Yes. But I'm not sure how realistic an example that is. Note that I'm trying to classify *logical* trees, so the structure of the tree needs to have some meaning apart from just being a data structure. Usually when we talk about a tree of ints, we've got some data structure going because we want logn lookup. That I would call a set, even if the underlying physical structure is a tree.
> > dynamic heterogeneous: parse tree. There are specific kinds of
> > nodes, but the structure of the tree is relatively unconstrained.
>
> There are people here much more knowledgeable about trees than I (but
> that has not stopped me before, eh?) but even with the lose definition,
> I wouldn't say "relatively unconstrained" but perhaps "either
> unconstrained or constrained by a grammar." The grammar constraint
> might not be fully encoded into the tree, due to the complexity of the
> grammar.
> > static heterogeneous: customer/account/invoice/line item. Each
> > level in the tree is fixed, with fixed relationships.
> >
> > Here "dynamic" and "static" refer to the structure of the tree.
> >
> > SQL handles the third kind of tree extremely well.
>
> I'm not so sure. If your tree extends from metadata down to data
> values, you might have to add in that less-than-satisfying term "scalar
> value" for your leaf nodes.
(I am unclear why you use the term "metadata" here. To me that means the system catalog; one doesn't usually join from the catalog to user-define tables, yes?)

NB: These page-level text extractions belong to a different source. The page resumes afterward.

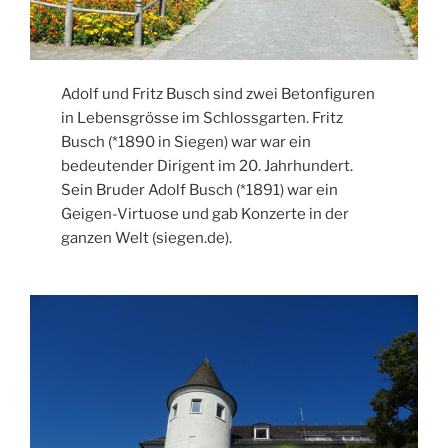
Adolf und Fritz Busch sind zwei Betonfiguren
in Lebensgrösse im Schlossgarten. Fritz
Busch (*1890 in Siegen) war war ein
bedeutender Dirigent im 20. Jahrhundert.
Sein Bruder Adolf Busch (*1891) war ein
Geigen-Virtuose und gab Konzerte in der
ganzen Welt (siegen.de).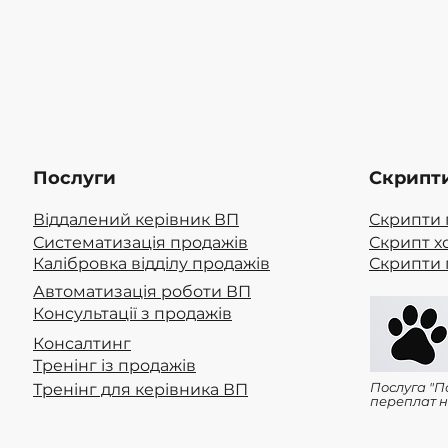
Послуги
Скрипт
Віддалений керівник ВП
Скрипти 
Систематизація продажів
Скрипт х
Калібровка відділу продажів
Скрипти 
Автоматизація роботи ВП
Консультації з продажів
Консалтинг
Тренінг із продажів
Послуга "П
Тренінг для керівника ВП
переплат н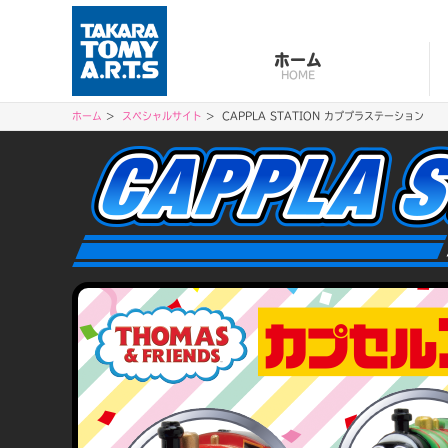
ホーム
HOME
ホーム
スペシャルサイト
CAPPLA STATION カププラステーション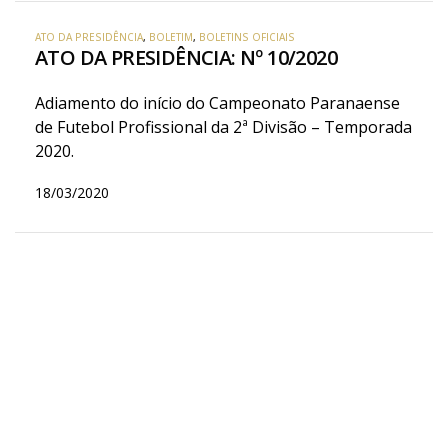
ATO DA PRESIDÊNCIA
,
BOLETIM
,
BOLETINS OFICIAIS
ATO DA PRESIDÊNCIA: Nº 10/2020
Adiamento do início do Campeonato Paranaense
de Futebol Profissional da 2ª Divisão – Temporada
2020.
18/03/2020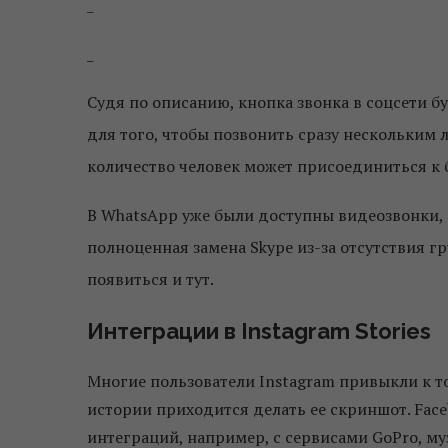
_
_
Судя по описанию, кнопка звонка в соцсети б
для того, чтобы позвонить сразу нескольким 
количество человек может присоединиться к б
В WhatsApp уже были доступны видеозвонки, 
полноценная замена Skype из-за отсутствия 
появиться и тут.
Интеграции в Instagram Stories
Многие пользователи Instagram привыкли к то
истории приходится делать ее скриншот. Faceb
интеграций, например, с сервисами GoPro, м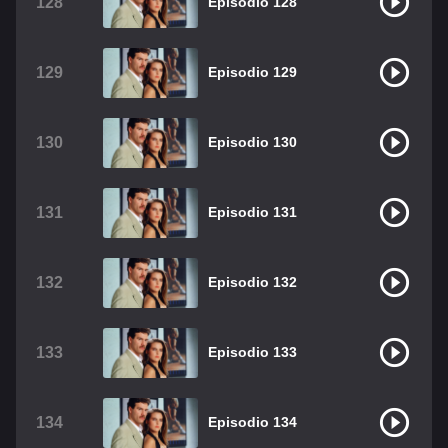
128
Episodio 128
129
Episodio 129
130
Episodio 130
131
Episodio 131
132
Episodio 132
133
Episodio 133
134
Episodio 134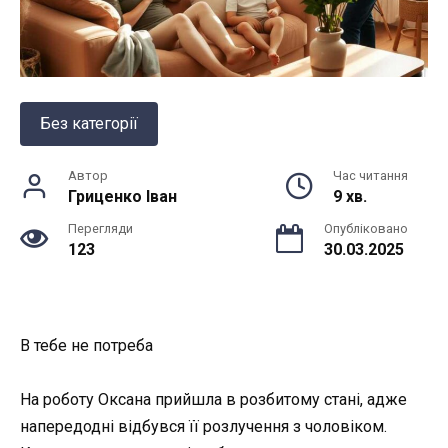
Без категорії
Автор
Час читання
Гриценко Іван
9 хв.
Перегляди
Опубліковано
123
30.03.2025
В тебе не потреба
На роботу Оксана прийшла в розбитому стані, адже
напередодні відбувся її розлучення з чоловіком.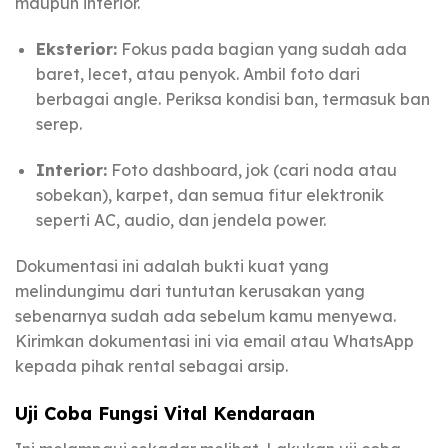
maupun interior.
Eksterior:
Fokus pada bagian yang sudah ada
baret, lecet, atau penyok. Ambil foto dari
berbagai angle. Periksa kondisi ban, termasuk ban
serep.
Interior:
Foto dashboard, jok (cari noda atau
sobekan), karpet, dan semua fitur elektronik
seperti AC, audio, dan jendela power.
Dokumentasi ini adalah bukti kuat yang
melindungimu dari tuntutan kerusakan yang
sebenarnya sudah ada sebelum kamu menyewa.
Kirimkan dokumentasi ini via email atau WhatsApp
kepada pihak rental sebagai arsip.
Uji Coba Fungsi Vital Kendaraan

I agree "scalar" is an unsatisfying term. I have in mind a better one, but it requires a type system that's a lot different from SQL's. (Which I assert is an "opportunity." :-)
> Otherwise, if you have such a structure
> and you have a value that is either multipart or multivalued within
> this static structure, you still don't have SQL-92 support and most
> SQL-DBMS's don't make it easy to have such structures, even if they are
> supported in some way.
I'm not saying that this is necessarily the best way to go, but you can certainly handle this case in a 1NF way.
> Interesting topic, but I not quite sure about this partitioning as yet.
> Are you trying to carve out how the relational model fits within a
> tree model by giving a term to such trees?
Yes!
SQL handles the static heterogeneous case with ease, but really chokes on the other two cases. The big difference seems to be the fixed depth vs. variable depth issue. It's impossible to handle variable depth without something more powerful than the basic RM; you need something at least as powerful as transitive closure; recursive queries or (ugh) iteration will also work.
So the area I'm exploring is, what kinds of operations do we want to do on the dynamic tree types, and what smallest bit of power to we have to add to the RM to handle that well?
> If so and if I understand
> your terms, then there are at least NF2 (non-first normal form) models
> that would fit your "static" heterogeneous term.
The issue for me is not the model so much, as it is what operators do we need to work on them. Modeling structure is relatively easy; the hard part is querying, updating, and constraining.